- Opening Delimiter -
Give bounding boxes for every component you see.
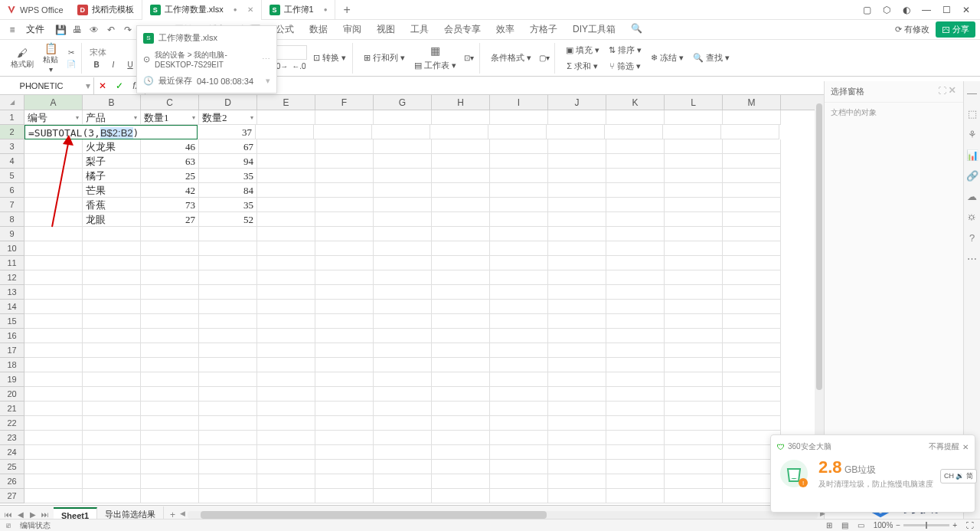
cell-J10[interactable] — [548, 241, 606, 256]
cell-F23[interactable] — [315, 431, 374, 445]
cell-K27[interactable] — [606, 489, 665, 503]
cell-I21[interactable] — [490, 402, 548, 416]
cell-J1[interactable] — [548, 110, 606, 125]
sort-button[interactable]: ⇅排序▾ — [606, 43, 645, 57]
cell-K26[interactable] — [606, 474, 665, 489]
freeze-button[interactable]: ❄冻结▾ — [648, 51, 687, 65]
cell-J11[interactable] — [548, 256, 606, 270]
row-header-25[interactable]: 25 — [0, 460, 24, 474]
cell-C12[interactable] — [141, 270, 199, 285]
cell-H8[interactable] — [432, 212, 490, 227]
cell-J7[interactable] — [548, 198, 606, 212]
cell-L25[interactable] — [665, 460, 723, 474]
cell-L21[interactable] — [665, 402, 723, 416]
cell-B4[interactable]: 梨子 — [83, 154, 141, 169]
cell-B24[interactable] — [83, 445, 141, 460]
row-header-1[interactable]: 1 — [0, 110, 24, 125]
cell-K13[interactable] — [606, 285, 665, 300]
cell-I2[interactable] — [488, 125, 547, 139]
cell-B14[interactable] — [83, 300, 141, 314]
tab-member[interactable]: 会员专享 — [438, 20, 487, 39]
cell-D3[interactable]: 67 — [199, 139, 257, 154]
cell-B6[interactable]: 芒果 — [83, 183, 141, 198]
cell-L23[interactable] — [665, 431, 723, 445]
next-sheet-icon[interactable]: ▶ — [28, 510, 38, 519]
cell-J25[interactable] — [548, 460, 606, 474]
cell-style-icon[interactable]: ▢▾ — [537, 53, 551, 63]
cell-F9[interactable] — [315, 227, 374, 241]
copy-icon[interactable]: 📄 — [64, 59, 78, 69]
col-header-H[interactable]: H — [432, 95, 490, 110]
cell-A23[interactable] — [24, 431, 83, 445]
style-icon[interactable]: ⚘ — [968, 129, 977, 140]
tab-fangezi[interactable]: 方格子 — [524, 20, 564, 39]
close-icon[interactable]: ✕ — [962, 443, 969, 451]
cell-G2[interactable] — [372, 125, 430, 139]
cell-I22[interactable] — [490, 416, 548, 431]
cell-F3[interactable] — [315, 139, 374, 154]
find-button[interactable]: 🔍查找▾ — [690, 51, 733, 65]
cell-I16[interactable] — [490, 329, 548, 343]
cell-C27[interactable] — [141, 489, 199, 503]
cell-E8[interactable] — [257, 212, 315, 227]
cell-C25[interactable] — [141, 460, 199, 474]
cell-F14[interactable] — [315, 300, 374, 314]
cell-H14[interactable] — [432, 300, 490, 314]
cell-G27[interactable] — [374, 489, 432, 503]
col-header-I[interactable]: I — [490, 95, 548, 110]
cell-F8[interactable] — [315, 212, 374, 227]
hamburger-icon[interactable]: ≡ — [5, 22, 20, 38]
settings-icon[interactable]: ⛭ — [967, 211, 977, 223]
cell-F22[interactable] — [315, 416, 374, 431]
row-header-4[interactable]: 4 — [0, 154, 24, 169]
cell-A22[interactable] — [24, 416, 83, 431]
cell-E4[interactable] — [257, 154, 315, 169]
cell-D2[interactable]: 37 — [198, 125, 256, 139]
cell-E11[interactable] — [257, 256, 315, 270]
cell-J9[interactable] — [548, 227, 606, 241]
cell-D4[interactable]: 94 — [199, 154, 257, 169]
cell-B25[interactable] — [83, 460, 141, 474]
cell-I12[interactable] — [490, 270, 548, 285]
cell-J4[interactable] — [548, 154, 606, 169]
cell-I6[interactable] — [490, 183, 548, 198]
prev-sheet-icon[interactable]: ◀ — [15, 510, 26, 519]
cell-I9[interactable] — [490, 227, 548, 241]
cell-J14[interactable] — [548, 300, 606, 314]
backup-icon[interactable]: ☁ — [967, 191, 977, 202]
cell-G21[interactable] — [374, 402, 432, 416]
cell-G18[interactable] — [374, 358, 432, 372]
cell-B17[interactable] — [83, 343, 141, 358]
cell-E6[interactable] — [257, 183, 315, 198]
cell-L24[interactable] — [665, 445, 723, 460]
cell-C15[interactable] — [141, 314, 199, 329]
cell-I19[interactable] — [490, 372, 548, 387]
cell-M20[interactable] — [723, 387, 781, 402]
col-header-K[interactable]: K — [606, 95, 665, 110]
cell-H9[interactable] — [432, 227, 490, 241]
cell-C23[interactable] — [141, 431, 199, 445]
cell-J17[interactable] — [548, 343, 606, 358]
cell-C18[interactable] — [141, 358, 199, 372]
cell-M9[interactable] — [723, 227, 781, 241]
italic-button[interactable]: I — [106, 60, 120, 70]
cell-L27[interactable] — [665, 489, 723, 503]
preview-icon[interactable]: 👁 — [87, 23, 101, 37]
filter-arrow-icon[interactable]: ▾ — [192, 110, 195, 125]
fullscreen-icon[interactable]: ⛶ — [966, 521, 974, 529]
cell-M11[interactable] — [723, 256, 781, 270]
cell-I10[interactable] — [490, 241, 548, 256]
cell-E2[interactable] — [256, 125, 314, 139]
cell-A6[interactable] — [24, 183, 83, 198]
cell-J15[interactable] — [548, 314, 606, 329]
cell-E22[interactable] — [257, 416, 315, 431]
cell-E23[interactable] — [257, 431, 315, 445]
cell-H21[interactable] — [432, 402, 490, 416]
cell-C22[interactable] — [141, 416, 199, 431]
cell-E3[interactable] — [257, 139, 315, 154]
cell-F26[interactable] — [315, 474, 374, 489]
cell-E16[interactable] — [257, 329, 315, 343]
cell-C24[interactable] — [141, 445, 199, 460]
cell-G25[interactable] — [374, 460, 432, 474]
cell-A11[interactable] — [24, 256, 83, 270]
- Closing Delimiter -
WORK ORDER | Reproduce the whole listing verbatim and keep all pictures out of it.

SOLUTION |
Give bounding boxes for every component you see.
cell-J10[interactable] — [548, 241, 606, 256]
cell-F23[interactable] — [315, 431, 374, 445]
cell-K27[interactable] — [606, 489, 665, 503]
cell-I21[interactable] — [490, 402, 548, 416]
cell-J1[interactable] — [548, 110, 606, 125]
sort-button[interactable]: ⇅排序▾ — [606, 43, 645, 57]
cell-K26[interactable] — [606, 474, 665, 489]
freeze-button[interactable]: ❄冻结▾ — [648, 51, 687, 65]
cell-J11[interactable] — [548, 256, 606, 270]
row-header-25[interactable]: 25 — [0, 460, 24, 474]
cell-C12[interactable] — [141, 270, 199, 285]
cell-H8[interactable] — [432, 212, 490, 227]
cell-J7[interactable] — [548, 198, 606, 212]
cell-L25[interactable] — [665, 460, 723, 474]
cell-L21[interactable] — [665, 402, 723, 416]
cell-B4[interactable]: 梨子 — [83, 154, 141, 169]
cell-B24[interactable] — [83, 445, 141, 460]
row-header-1[interactable]: 1 — [0, 110, 24, 125]
cell-K13[interactable] — [606, 285, 665, 300]
cell-I2[interactable] — [488, 125, 547, 139]
cell-B14[interactable] — [83, 300, 141, 314]
tab-member[interactable]: 会员专享 — [438, 20, 487, 39]
cell-D3[interactable]: 67 — [199, 139, 257, 154]
cell-B6[interactable]: 芒果 — [83, 183, 141, 198]
cell-L23[interactable] — [665, 431, 723, 445]
next-sheet-icon[interactable]: ▶ — [28, 510, 38, 519]
cell-J25[interactable] — [548, 460, 606, 474]
cell-style-icon[interactable]: ▢▾ — [537, 53, 551, 63]
cell-F9[interactable] — [315, 227, 374, 241]
copy-icon[interactable]: 📄 — [64, 59, 78, 69]
col-header-H[interactable]: H — [432, 95, 490, 110]
cell-A23[interactable] — [24, 431, 83, 445]
style-icon[interactable]: ⚘ — [968, 129, 977, 140]
tab-fangezi[interactable]: 方格子 — [524, 20, 564, 39]
close-icon[interactable]: ✕ — [962, 443, 969, 451]
cell-G2[interactable] — [372, 125, 430, 139]
cell-I22[interactable] — [490, 416, 548, 431]
cell-F3[interactable] — [315, 139, 374, 154]
find-button[interactable]: 🔍查找▾ — [690, 51, 733, 65]
cell-I16[interactable] — [490, 329, 548, 343]
cell-C27[interactable] — [141, 489, 199, 503]
cell-E8[interactable] — [257, 212, 315, 227]
cell-C25[interactable] — [141, 460, 199, 474]
cell-F14[interactable] — [315, 300, 374, 314]
cell-H14[interactable] — [432, 300, 490, 314]
cell-G27[interactable] — [374, 489, 432, 503]
col-header-I[interactable]: I — [490, 95, 548, 110]
cell-F8[interactable] — [315, 212, 374, 227]
hamburger-icon[interactable]: ≡ — [5, 22, 20, 38]
settings-icon[interactable]: ⛭ — [967, 211, 977, 223]
cell-F22[interactable] — [315, 416, 374, 431]
row-header-4[interactable]: 4 — [0, 154, 24, 169]
cell-A22[interactable] — [24, 416, 83, 431]
cell-E4[interactable] — [257, 154, 315, 169]
cell-D2[interactable]: 37 — [198, 125, 256, 139]
cell-E11[interactable] — [257, 256, 315, 270]
cell-J9[interactable] — [548, 227, 606, 241]
cell-D4[interactable]: 94 — [199, 154, 257, 169]
cell-B25[interactable] — [83, 460, 141, 474]
cell-I12[interactable] — [490, 270, 548, 285]
cell-J4[interactable] — [548, 154, 606, 169]
cell-I6[interactable] — [490, 183, 548, 198]
prev-sheet-icon[interactable]: ◀ — [15, 510, 26, 519]
cell-I9[interactable] — [490, 227, 548, 241]
cell-J14[interactable] — [548, 300, 606, 314]
backup-icon[interactable]: ☁ — [967, 191, 977, 202]
cell-G21[interactable] — [374, 402, 432, 416]
cell-G18[interactable] — [374, 358, 432, 372]
cell-B17[interactable] — [83, 343, 141, 358]
cell-E6[interactable] — [257, 183, 315, 198]
cell-L24[interactable] — [665, 445, 723, 460]
cell-C15[interactable] — [141, 314, 199, 329]
cell-I19[interactable] — [490, 372, 548, 387]
cell-M20[interactable] — [723, 387, 781, 402]
col-header-K[interactable]: K — [606, 95, 665, 110]
cell-H9[interactable] — [432, 227, 490, 241]
cell-C23[interactable] — [141, 431, 199, 445]
cell-J17[interactable] — [548, 343, 606, 358]
cell-C18[interactable] — [141, 358, 199, 372]
cell-M9[interactable] — [723, 227, 781, 241]
italic-button[interactable]: I — [106, 60, 120, 70]
cell-L27[interactable] — [665, 489, 723, 503]
preview-icon[interactable]: 👁 — [87, 23, 101, 37]
filter-arrow-icon[interactable]: ▾ — [192, 110, 195, 125]
fullscreen-icon[interactable]: ⛶ — [966, 521, 974, 529]
cell-M11[interactable] — [723, 256, 781, 270]
cell-I10[interactable] — [490, 241, 548, 256]
cell-E2[interactable] — [256, 125, 314, 139]
cell-A6[interactable] — [24, 183, 83, 198]
cell-J15[interactable] — [548, 314, 606, 329]
cell-E22[interactable] — [257, 416, 315, 431]
cell-E23[interactable] — [257, 431, 315, 445]
cell-H21[interactable] — [432, 402, 490, 416]
cell-C22[interactable] — [141, 416, 199, 431]
cell-E3[interactable] — [257, 139, 315, 154]
cell-F26[interactable] — [315, 474, 374, 489]
cell-E16[interactable] — [257, 329, 315, 343]
cell-C24[interactable] — [141, 445, 199, 460]
cell-G25[interactable] — [374, 460, 432, 474]
cell-A11[interactable] — [24, 256, 83, 270]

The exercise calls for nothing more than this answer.